Ray Holloway growled something and Marge told him to be quiet. Memory softened her face. She looked down and Gabe walked over and put a hand on her shoulder. The quiet in the room deepened until she knocked Gabe’s hand away and glared at Sam.
“I’m not stupid, Sam,” she said. “That was a long time ago. It was an important time—many of us did things that really mattered. I know that. But that’s not our time any more. Now we just hang on for dear life—pills, hospitals, friends dying; the money never goes far enough and our kids want what’s left. See, you’re making me sad. I didn’t come here to be sad. Why do you always screw up a perfectly good moment? What the hell is wrong with you?” She fully recovered her pinched, old woman’s face and her husband shook his fist against the ‘spoiler’ standing in front of them. Sam figured Ray was already working out the steps, devising his own special dance for Sam.
Gabe started to say something when Sam broke in.

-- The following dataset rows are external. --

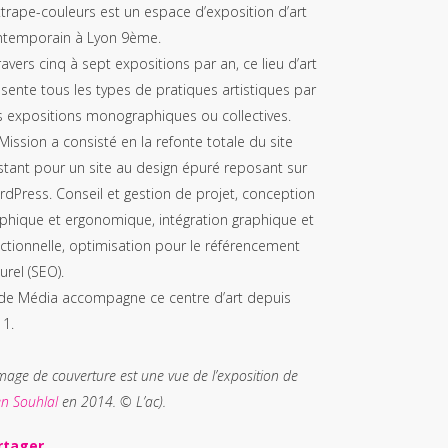
ttrape-couleurs est un espace d’exposition d’art
ntemporain à Lyon 9ème.
ravers cinq à sept expositions par an, ce lieu d’art
sente tous les types de pratiques artistiques par
 expositions monographiques ou collectives.
Mission a consisté en la refonte totale du site
stant pour un site au design épuré reposant sur
dPress. Conseil et gestion de projet, conception
phique et ergonomique, intégration graphique et
ctionnelle, optimisation pour le référencement
urel (SEO).
de Média accompagne ce centre d’art depuis
11.
image de couverture est une vue de l’exposition de
n Souhlal
en 2014. © L’ac).
rtager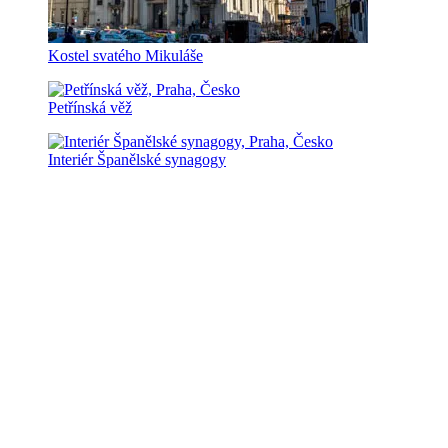
Kostel svatého Mikuláše
Petřínská věž
Interiér Španělské synagogy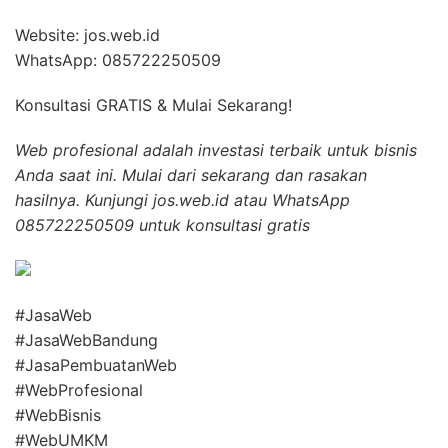
Website: jos.web.id
WhatsApp: 085722250509
Konsultasi GRATIS & Mulai Sekarang!
Web profesional adalah investasi terbaik untuk bisnis
Anda saat ini. Mulai dari sekarang dan rasakan
hasilnya. Kunjungi jos.web.id atau WhatsApp
085722250509 untuk konsultasi gratis
#JasaWeb
#JasaWebBandung
#JasaPembuatanWeb
#WebProfesional
#WebBisnis
#WebUMKM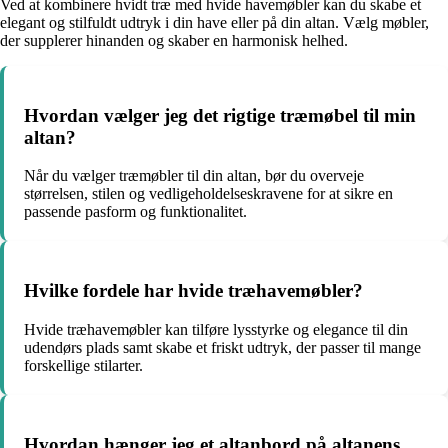
Ved at kombinere hvidt træ med hvide havemøbler kan du skabe et
elegant og stilfuldt udtryk i din have eller på din altan. Vælg møbler,
der supplerer hinanden og skaber en harmonisk helhed.
Hvordan vælger jeg det rigtige træmøbel til min
altan?
Når du vælger træmøbler til din altan, bør du overveje
størrelsen, stilen og vedligeholdelseskravene for at sikre en
passende pasform og funktionalitet.
Hvilke fordele har hvide træhavemøbler?
Hvide træhavemøbler kan tilføre lysstyrke og elegance til din
udendørs plads samt skabe et friskt udtryk, der passer til mange
forskellige stilarter.
Hvordan hænger jeg et altanbord på altanens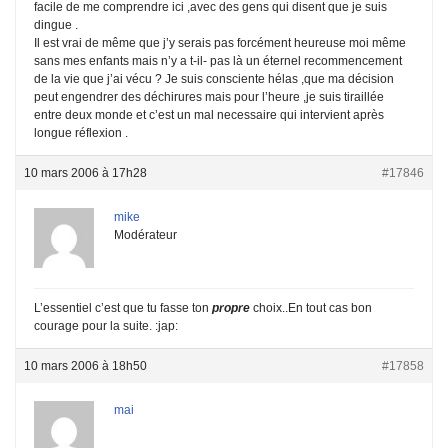
facile de me comprendre ici ,avec des gens qui disent que je suis
dingue .
Il est vrai de même que j’y serais pas forcément heureuse moi même
sans mes enfants mais n’y a t-il- pas là un éternel recommencement
de la vie que j’ai vécu ? Je suis consciente hélas ,que ma décision
peut engendrer des déchirures mais pour l’heure ,je suis tiraillée
entre deux monde et c’est un mal necessaire qui intervient après
longue réflexion .
10 mars 2006 à 17h28
#17846
mike
Modérateur
L’essentiel c’est que tu fasse ton
propre
choix..En tout cas bon
courage pour la suite. :jap:
10 mars 2006 à 18h50
#17858
mai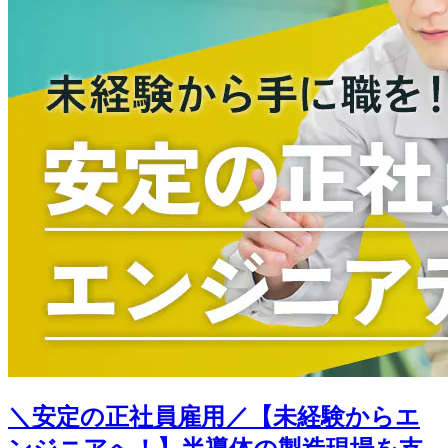
＼安定の正社員雇用／【未経験からエ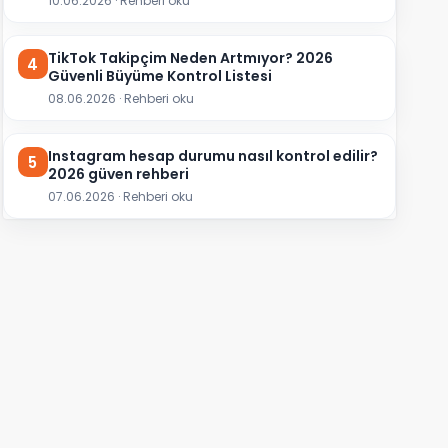
10.06.2026 · Rehberi oku
TikTok Takipçim Neden Artmıyor? 2026
4
Güvenli Büyüme Kontrol Listesi
08.06.2026 · Rehberi oku
Instagram hesap durumu nasıl kontrol edilir?
5
2026 güven rehberi
07.06.2026 · Rehberi oku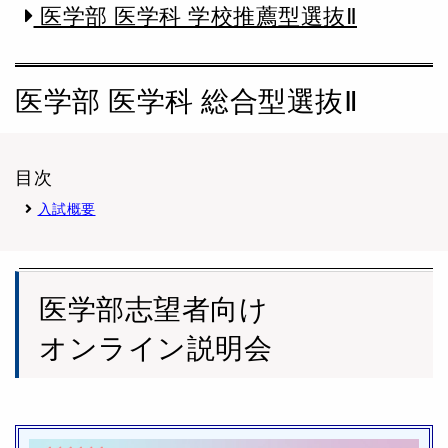
医学部 医学科 学校推薦型選抜Ⅱ
医学部 医学科 総合型選抜Ⅱ
目次
入試概要
医学部志望者向け
オンライン説明会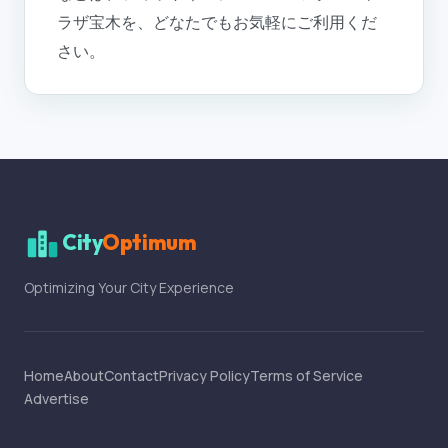
ラザ宝木を、どなたでもお気軽にご利用くだ
さい。
City
Optimum
Optimizing Your City Experience
Home
About
Contact
Privacy Policy
Terms of Service
Advertise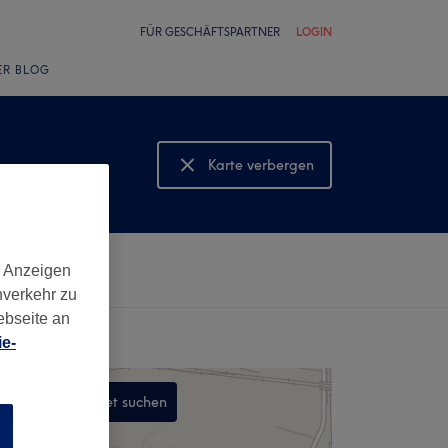
FÜR GESCHÄFTSPARTNER
LOGIN
ER BLOG
Karte verbergen
Karte anzeigen
d Anzeigen
nverkehr zu
ebseite an
e-
In diesem Gebiet suchen
n
,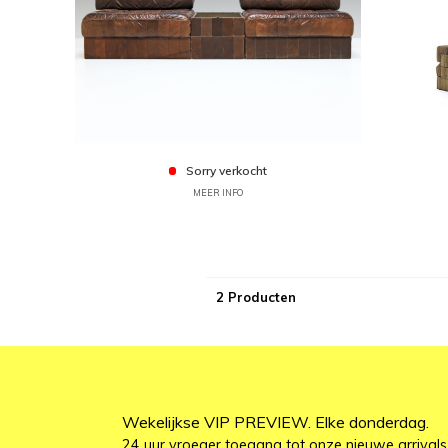
Sorry verkocht
MEER INFO
2 Producten
Wekelijkse VIP PREVIEW. Elke donderdag.
24 uur vroeger toegang tot onze nieuwe arrivals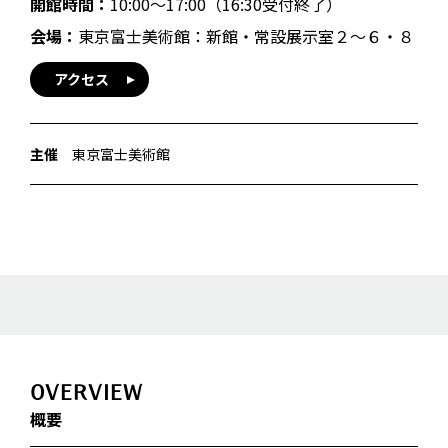
開館時間：
10:00～17:00（16:30受付終了）
会場：
東京富士美術館：新館・常設展示室２〜６・８
アクセス
主催
東京富士美術館
OVERVIEW
概要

“I get it” Sam said, head bowed, hands on his hips, a general hearing field reports from a ragtag company of old geezers. “You’re right in a lot of ways, Marge.” The resignation in his voice didn’t dampen the fire in his belly. Unafraid, he returned nervous looks, belligerent stares with moist eyes and a loud sigh.
“Well, I got the perfect flying story before we all run over to the refreshment table and push our sugar levels off the charts.”